HASTALAR İÇİN GEREKLİ TÜM DÜZENLEMELER YAPILDI
1284 yılında kurulan Mansurî Hastanesi, her birinin merkezinde bir havuz bulunan dört girişe sahipti. Sultan bu hastanede hastalarla ilgilenmek amacıyla her zaman yeterli sayıda hekim ve araç-gereç bulunması için gerekli düzenlemeleri yapmıştı.
Ayrı koğuşlarda tedavi gören erkek ve kadınlarla ilgilenmesi için erkek ve kadın hastabakıcılar atanmıştı.
FARKLI UZMANLIKLARA AİT ÖZEL ALANLAR BULUNUYORDU
Yataklarda döşekler bulunmaktaydı ve farklı uzmanlıklara ait özel alanlar oluşturulmuştu. Hastanenin her yerinde musluk suyu kullanılabiliyordu.
Binanın bir bölümünde başhekime ders ve seminerler için bir oda tahsis edilmişti. Hasta kapasitesinde herhangi bir sınırlama bulunmamaktaydı ve hastane bünyesindeki eczaneden hastaların evde kullanacağı ilaçlar verilmekteydi.
MÜSLÜMAN COĞRAFYASINDAN AVRUPA’YA AKTARILDI
Bu ilk kurumlarla başlayan hastaneler, İslam dünyasının dört bir yanına yayılarak İspanya'da Endülüs'e ve ayrıca Sicilya ve Kuzey Afrika'ya kadar ulaştı.
Bu hastanelere hayran kalan tüccarlar ve Haçlılar daha sonra, Fransızların kendi vatandaşlarını tedavi etmek için kurduğu Hospitallers 'a (Hastane Savaşçıları) benzer sistemler kurdular.
Avrupa'da, Müslüman hekimler İtalya'nın güneyindeki ünlü Salerno Hastanesi de dâhil olmak üzere birçok hastanenin kurulmasına yardımcı oldular.

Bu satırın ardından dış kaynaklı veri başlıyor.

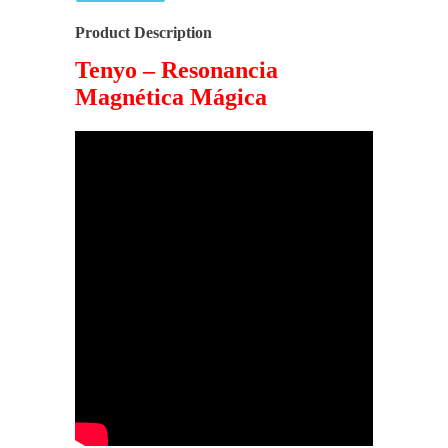
Product Description
Tenyo – Resonancia
Magnética Mágica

HASTAYA UYGUN İLAÇLAR VE YEMEKLER HAZIRLANIRDI
Müslümanlar etkili idarecilerdi ve hastaneler oldukça iyi yönetiliyordu. Mesela, 12'inci yüzyıl gezgini İbn Cübeyr, Nureddin Hastanesi'ndeki hastaların memnuniyetine verilen önemi şu sözlerle över:
"Nureddin Hastanesi, Şam'daki iki hastaneden büyüğü ve daha çok ilgi göreni olup günlük bütçesi on beş dinar civarındadır. Bu hastanede nâzır adıyla görevlendirilen kişi her bir hastaya ait ilaç, yemek vs. masrafları ihtiva eden kayıtların tutulmasından sorumludur. Hekimler sabah erken gelerek hastaları muayene eder ve her hastaya uygun düşen faydalı ilaç ya da yemeklerin hazırlanması için talimat verirler."